As RA patients often have secondary SS, the effect of abatacept was evaluated in 32 patients with RA and secondary SS in an open-label 1-year pilot study. Abatacept had a modest effect, primarily on eye dryness (increase in the Schirmer test result from 3.6 ± 4.6 mm/5 min at 0 weeks to 5.5 ± 7.1 mm/5 min at 24 weeks of treatment) and less on oral sicca symptoms. Interestingly, abatacept decreased the levels of rheumatoid factor (RF) and total immunoglobulin (Ig) G, but had no effect on the levels of Ro/SSA.

In a small, open label study in primary SS patients, abatacept was given subcutaneously to 15 patients for 24 weeks. The primary endpoint was the European League Against Rheumatism (EULAR) Sjögren Syndrome Disease Activity Index (ESSDAI). ESSDAI significantly decreased while the patients were receiving treatment, only to increase back to baseline 24 weeks after treatment ended. The salivary and lacrimal flows did not change significantly as in the aforementioned secondary SS study, but the RF and total IgG did decrease.

In yet another study, 11 patients with primary SS received eight doses of abatacept. Abatacept treatment led to modest decrease in salivary gland inflammation as measured by the number of lymphocytic foci.
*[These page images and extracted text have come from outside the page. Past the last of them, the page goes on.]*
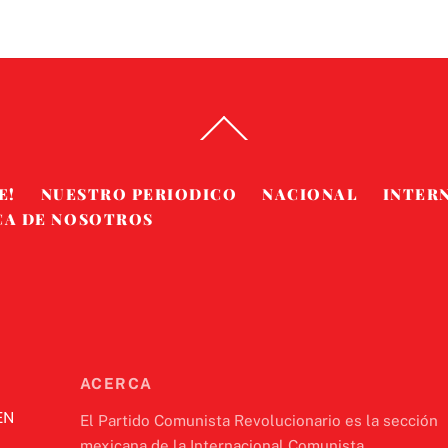
Back
To
Top
E!
NUESTRO PERIODICO
NACIONAL
INTER
CA DE NOSOTROS
ACERCA
EN
El Partido Comunista Revolucionario es la sección
mexicana de la Internacional Comunista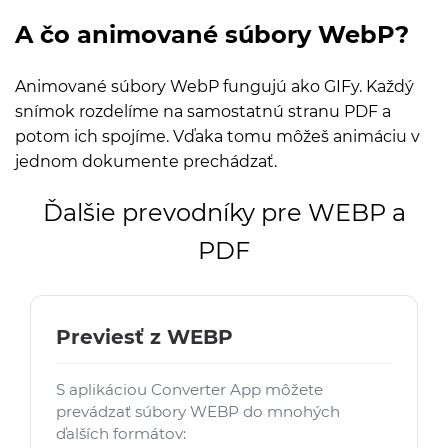
A čo animované súbory WebP?
Animované súbory WebP fungujú ako GIFy. Každý
snímok rozdelíme na samostatnú stranu PDF a
potom ich spojíme. Vďaka tomu môžeš animáciu v
jednom dokumente prechádzať.
Ďalšie prevodníky pre WEBP a
PDF
Previesť z WEBP
S aplikáciou Converter App môžete
prevádzať súbory WEBP do mnohých
ďalších formátov: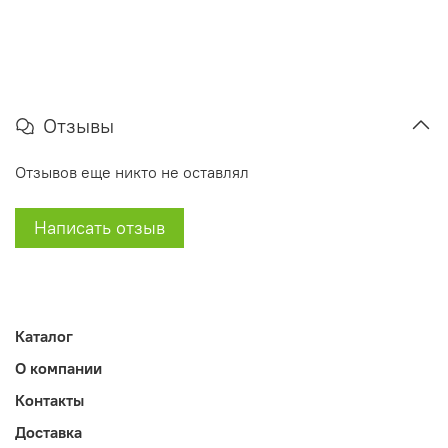
Отзывы
Отзывов еще никто не оставлял
Написать отзыв
Каталог
О компании
Контакты
Доставка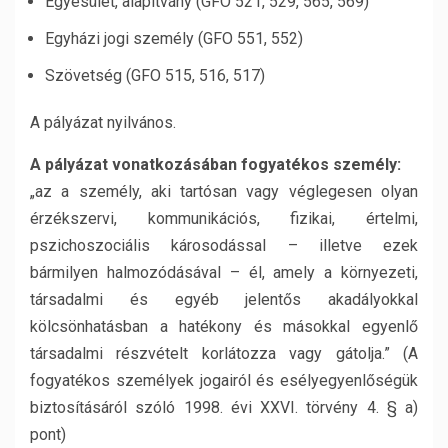
Egyesület, alapítvány (GFO 521, 529, 565, 569)
Egyházi jogi személy (GFO 551, 552)
Szövetség (GFO 515, 516, 517)
A pályázat nyilvános.
A pályázat vonatkozásában fogyatékos személy:
„az a személy, aki tartósan vagy véglegesen olyan
érzékszervi, kommunikációs, fizikai, értelmi,
pszichoszociális károsodással – illetve ezek
bármilyen halmozódásával – él, amely a környezeti,
társadalmi és egyéb jelentős akadályokkal
kölcsönhatásban a hatékony és másokkal egyenlő
társadalmi részvételt korlátozza vagy gátolja.” (A
fogyatékos személyek jogairól és esélyegyenlőségük
biztosításáról szóló 1998. évi XXVI. törvény 4. § a)
pont)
Saliva production increased modestly, with this increase being statistically significant only when adjusted for disease duration. Serum IgG decreased slightly after treatment.

Overall, these small studies showed that CD28–B7 interaction might be an important pathway for intervention in primary SS. A large, placebo control phase III clinical trial in patients with primary SS of less than 7 years’ duration is currently underway. The primary outcome of the blinded study is ESSDAI at 24 weeks, with an open label extension for another 24 weeks.